Esta historia que voy a contaros comenzó hace 85 años en un pueblo del levante, Santa Pola. Allí, entre los tejedores de redes, pescadores, playas salvajes repletas de algas y el faro del puerto, nacieron cerca de una lonja en la que se subastaba el pescado a la media tarde, cuando los barcos regresaban de alta mar y la luz del cielo comenzaba a apagarse.
El padre de las hermanas se enamoró de la hija del farero venido de Cantabria; él era el encargado de poner en marcha el fanal luminoso que guiaba a los trabajadores del mar. Para ellas era un espectáculo visitar a su abuelo; el faro lo imaginaban como una columna infinita que tocaba las estrellas.

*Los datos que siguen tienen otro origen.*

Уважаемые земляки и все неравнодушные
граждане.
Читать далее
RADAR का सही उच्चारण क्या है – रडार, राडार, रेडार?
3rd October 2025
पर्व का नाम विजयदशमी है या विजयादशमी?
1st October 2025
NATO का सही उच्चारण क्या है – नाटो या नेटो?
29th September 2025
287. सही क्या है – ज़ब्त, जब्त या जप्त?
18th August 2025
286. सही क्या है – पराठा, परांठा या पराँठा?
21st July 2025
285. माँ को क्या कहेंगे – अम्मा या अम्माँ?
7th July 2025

Sus padres vivieron un amor apasionado como el vivido por Florentino Ariza y Fermina Daza en el libro ‘El amor en los tiempos del cólera’.
A su madre la llamaban ‘Adela la del Faro’ aunque a ella apenas la recordaban pues Las Parcas se la llevaron cuando las hermanas disfrutaban de una infancia repleta de juegos y fantasías, persiguiendo olas y escuchando los misteriosos sonidos de las caracolas huecas.
Cuenta una de ellas que su difunta madre fue llevada en un carruaje de caballos. El padre se encerró en esa tristeza pegajosa que te persigue toda la vida.
La más pequeña me relató la cara pálida y fría de su madre; sus abuelos obligaron a despedirla con un beso. Siempre tuvo presente aquel día.
Las hermanas vivieron con sus abuelos pero estos decidieron volver a Cantabria cuando el padre de sus nietas decidió ir altar en segundas nupcias.
Siempre repaso la foto en la que hicieron la comunión en un luto riguroso.
Las hermanas firmaron un pacto: compartir el destino, unirse la una a la otra como una enredadera sujeta a lo que aconteciera.
Se casaron y sus matrimonios fueron los de aquella época en la que las mujeres eran mulas de carga, criadas, siervas; una esclavitud reconocida por la sociedad y bendecida por la iglesia.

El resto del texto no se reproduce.